The Department for Education website states: "As a general guide, transport arrangements should not require a child to make several changes on public transport resulting in an unreasonably long journey time.

"Best practice suggests that the maximum each-way length of journey for a child of primary school age to be 45 minutes and for secondary school age 75 minutes, but these should be regarded as the maximum.

"For children with SEN and/or disabilities, journeys may be more complex and a shorter journey time, although desirable, may not always be possible."

Rebecca passed on her concerns to the council’s school’s admissions and transport department. It responded saying a contractual agreement with their providers, including Medway Norse, was to deliver a total journey time of 70 minutes.

Rebecca said: “They either need to get Norse the extra buses or re-assign it to ASD. Medway Norse can’t cope, they don’t have the capacity or the experience.”

Meet and greets with drivers were arranged prior to the beginning of term.

"The kids are crammed in and they very much need their own space..." - Rebecca Grieve

Although Rebecca was pleased that happened - her daughter requires continuity to be comfortable - she said it had also caused an issue.

She said: “They arranged for a meet and greet for my daughter for Tuesday, August 27.

“They were two hours late showing up and they couldn’t be sure it would be the same bus or driver.”

Jade Stevens’ seven-year-old son James has ADHD and autistic traits.

He goes to Elaine Primary School in Strood and has also been having issues getting the bus.

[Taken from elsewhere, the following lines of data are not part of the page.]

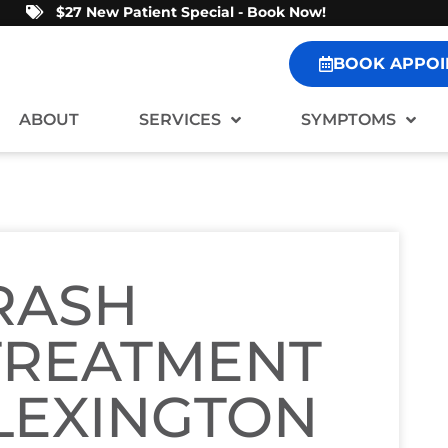
$27 New Patient Special - Book Now!
BOOK APPOI
ABOUT
SERVICES
SYMPTOMS
RASH
TREATMENT
 LEXINGTON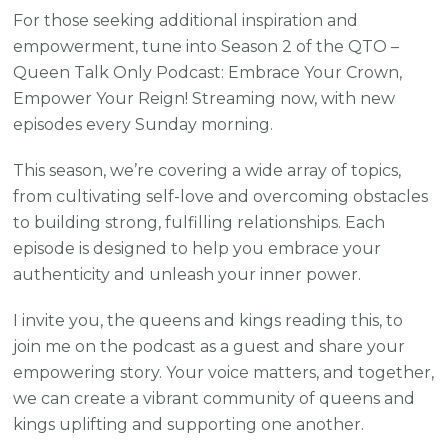
For those seeking additional inspiration and
empowerment, tune into Season 2 of the QTO –
Queen Talk Only Podcast: Embrace Your Crown,
Empower Your Reign! Streaming now, with new
episodes every Sunday morning.
This season, we’re covering a wide array of topics,
from cultivating self-love and overcoming obstacles
to building strong, fulfilling relationships. Each
episode is designed to help you embrace your
authenticity and unleash your inner power.
I invite you, the queens and kings reading this, to
join me on the podcast as a guest and share your
empowering story. Your voice matters, and together,
we can create a vibrant community of queens and
kings uplifting and supporting one another.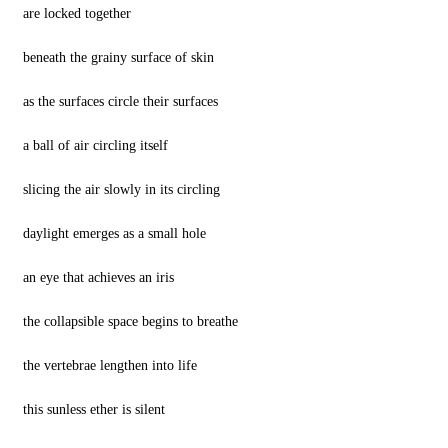
are locked together
beneath the grainy surface of skin
as the surfaces circle their surfaces
a ball of air circling itself
slicing the air slowly in its circling
daylight emerges as a small hole
an eye that achieves an iris
the collapsible space begins to breathe
the vertebrae lengthen into life
this sunless ether is silent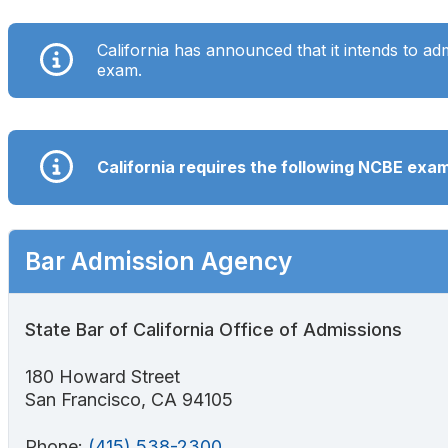
Search
California has announced that it intends to ad
exam.
California requires the following NCBE ex
Bar Admission Agency
State Bar of California Office of Admissions
180 Howard Street
San Francisco, CA 94105
Phone:
(415) 538-2300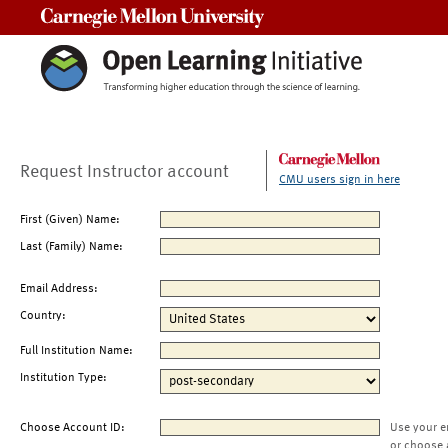
Carnegie Mellon University
Request Instructor account
CMU users sign in here
First (Given) Name:
Last (Family) Name:
Email Address:
Country:
Full Institution Name:
Institution Type:
Choose Account ID:
Use your e
or choose 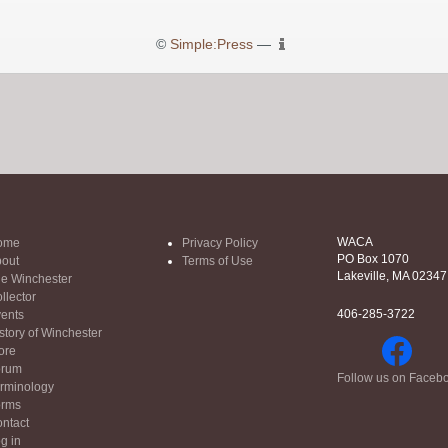
©
Simple:Press
—
WACA
ome
Privacy Policy
PO Box 1070
out
Terms of Use
Lakeville, MA 02347
e Winchester
llector
406-285-3722
ents
story of Winchester
ore
orum
Follow us on Faceb
rminology
orms
ntact
g in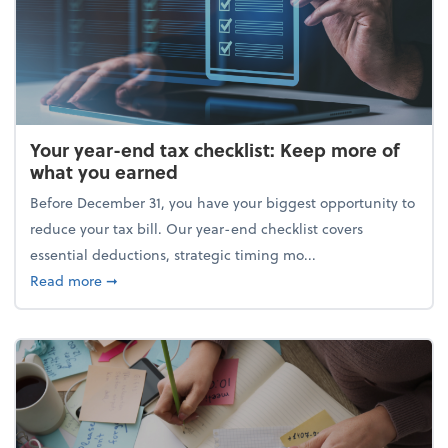
Your year-end tax checklist: Keep more of
what you earned
Before December 31, you have your biggest opportunity to
reduce your tax bill. Our year-end checklist covers
essential deductions, strategic timing mo...
about Your year-end tax checklist: Keep more of w
Read more
➞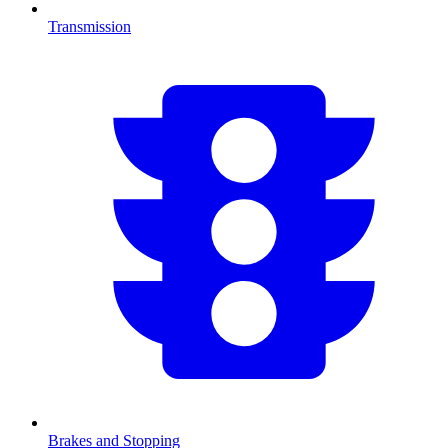
Transmission
Brakes and Stopping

Last term, he was picked up at 8.30am for a 9am start in a taxi.

Jade, who lives in Rainham, was told James would now be picked up at 6.50am by bus.

“He can’t spend very long on a school bus. He won’t sit still for all that time..." - Jade Stevens

Last week, she took James to school herself most days because she was concerned about the journey length.

She said: “He can’t spend very long on a school bus. He won’t sit still for all that time.

“He struggles to go to sleep because of his medication and they want him to get up that early.

“I’m thinking of pulling him out of the school. It’s totally unacceptable.”

One day last week, he was not returned home until 5.20pm after leaving the school at 2.45pm.

Cllr Josie Iles, Medway Council
Cllr Josie Iles, Medway Council

Since The Messenger got in contact, Medway Council has asked Medway Norse to look into the route James takes to school.

The council also confirmed it had changed some of its suppliers for transport for children who have an EHCP.

Cllr Josie Iles (Con), portfolio holder for children’s services, said: “We are committed to ensuring that we meet the needs of all the children we provide transport for.

“We have asked our contractor to review their routes to ensure that children are getting to and from school in a timely manner and are not being picked up or dropped off any earlier or later than necessary.

“We are committed to ensuring all children in Medway receive the best support possible.”